The standard form of an ellipse is instrumental in understanding its shape and properties. It's given by the equation:

• \( \frac{x^2}{a^2} + \frac{y^2}{b^2} = 1 \)

Here, \(a\) and \(b\) represent the ellipse's horizontal and vertical axes, respectively. For the given functions, after algebraic manipulation, we get \( \left(\frac{x}{3}\right)^2 + \left(\frac{y}{3}\right)^2 = 1 \). This tells us both axes have equal lengths, indicating that our ellipse is actually a circle when drawn.
In general:

• If \(a = b\), it's a circle.
• If \(a > b\), the ellipse is stretched along the x-axis.
• If \(b > a\), the ellipse is stretched along the y-axis.

To grasp the concept of graphing, start by plotting points for each function. With functions like \( y = \sqrt{36 - 4x^2} \), you deal only with non-negative outputs because square roots of negative numbers aren't real. Plot points for the positive and negative roots separately to see how they form an ellipse above and below the x-axis.
Tips for graphing:

• Choose x-values within the domain. Here, it means values that don't make \(36 - 4x^2\) negative.
• Plot the positive root for the top half and the negative root for the bottom half.

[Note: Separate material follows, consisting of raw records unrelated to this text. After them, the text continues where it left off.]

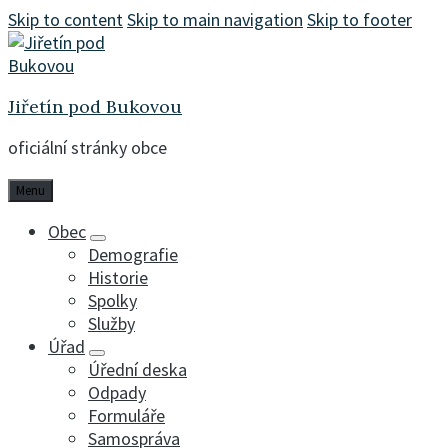
Skip to content
Skip to main navigation
Skip to footer
Jiřetín pod Bukovou
oficiální stránky obce
Menu
Obec
Demografie
Historie
Spolky
Služby
Úřad
Úřední deska
Odpady
Formuláře
Samospráva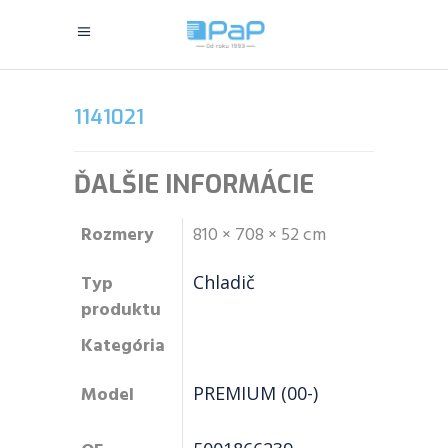
1141021
ĎALŠIE INFORMÁCIE
Rozmery
810 × 708 × 52 cm
Typ
Chladič
produktu
Kategória
Model
PREMIUM (00-)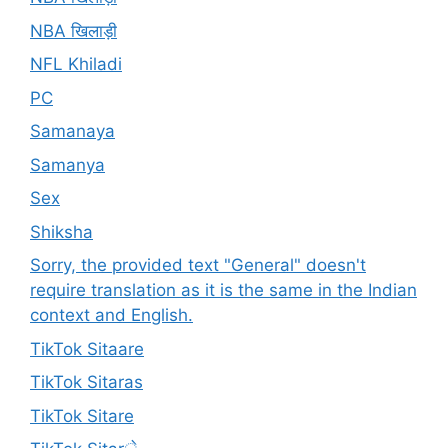
NBA खिलाड़ी
NFL Khiladi
PC
Samanaya
Samanya
Sex
Shiksha
Sorry, the provided text "General" doesn't
require translation as it is the same in the Indian
context and English.
TikTok Sitaare
TikTok Sitaras
TikTok Sitare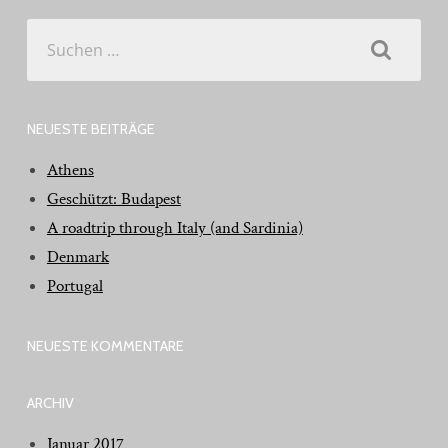
Suchen
nach:
NEUESTE BEITRÄGE
Athens
Geschützt: Budapest
A roadtrip through Italy (and Sardinia)
Denmark
Portugal
NEUESTE KOMMENTARE
ARCHIV
Januar 2017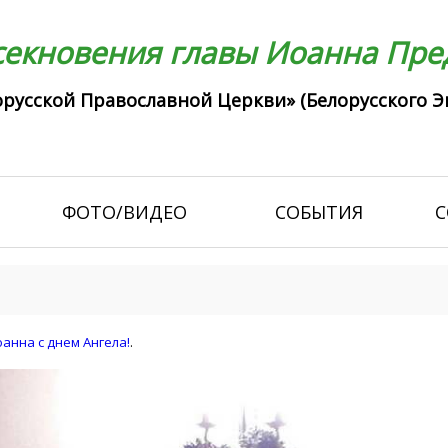
екновения главы Иоанна Пред
русской Православной Церкви» (Белорусского Э
ФОТО/ВИДЕО
СОБЫТИЯ
С
анна с днем Ангела!
.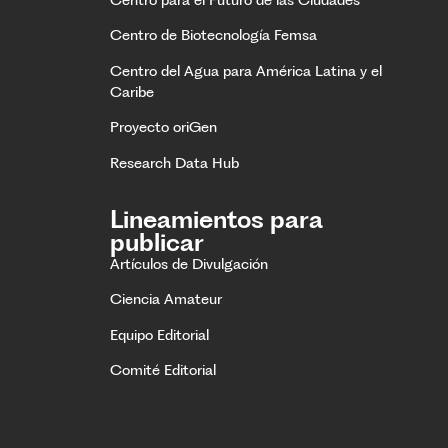
Centro para el Futuro de las Ciudades
Centro de Biotecnología Femsa
Centro del Agua para América Latina y el
Caribe
Proyecto oriGen
Research Data Hub
Lineamientos para
publicar
Artículos de Divulgación
Ciencia Amateur
Equipo Editorial
Comité Editorial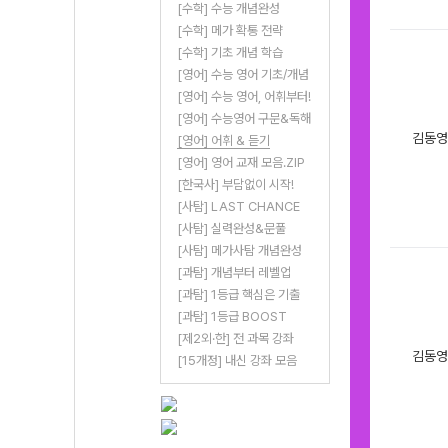
[수학] 수능 개념완성
[수학] 메가 확통 전략
[수학] 기초 개념 학습
[영어] 수능 영어 기초/개념
[영어] 수능 영어, 어휘부터!
[영어] 수능영어 구문&독해
김동영
[영어] 어휘 & 듣기
[영어] 영어 교재 모음.ZIP
[한국사] 부담없이 시작!
[사탐] LAST CHANCE
[사탐] 실력완성&문풀
[사탐] 메가사탐 개념완성
[과탐] 개념부터 레벨업
[과탐] 1등급 핵심은 기출
[과탐] 1등급 BOOST
[제2외·한] 전 과목 강좌
김동영
[15개정] 내신 강좌 모음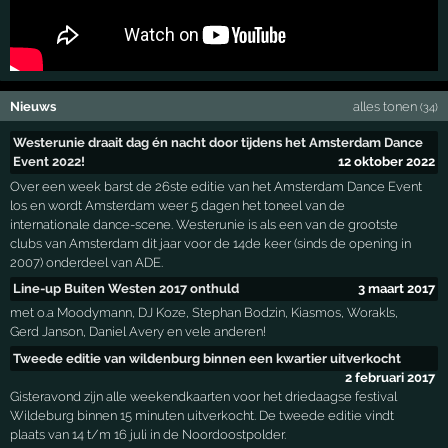
Nieuws
alles tonen
(34)
Westerunie draait dag én nacht door tijdens het Amsterdam Dance
Event 2022!
12 oktober 2022
Over een week barst de 26ste editie van het Amsterdam Dance Event
los en wordt Amsterdam weer 5 dagen het toneel van de
internationale dance-scene. Westerunie is als een van de grootste
clubs van Amsterdam dit jaar voor de 14de keer (sinds de opening in
2007) onderdeel van ADE.
Line-up Buiten Westen 2017 onthuld
3 maart 2017
met o.a Moodymann, DJ Koze, Stephan Bodzin, Kiasmos, Worakls,
Gerd Janson, Daniel Avery en vele anderen!
Tweede editie van wildenburg binnen een kwartier uitverkocht
2 februari 2017
Gisteravond zijn alle weekendkaarten voor het driedaagse festival
Wildeburg binnen 15 minuten uitverkocht. De tweede editie vindt
plaats van 14 t/m 16 juli in de Noordoostpolder.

Square root functions can be tricky, but they're a core part of these equations. The function \( y = \sqrt{36 - 4x^2} \) restricts values to non-negative because square roots involve only real numbers.
Breaking it down:

• The domain is where \(36 - 4x^2 \geq 0\), giving you \(-3 \leq x \leq 3\).
• The range is \(0 \leq y \leq 6\), as we take the square root values.

The negative root, \( y = -\sqrt{36 - 4x^2} \), simply mirrors the positive function below the x-axis, creating the ellipse's bottom half.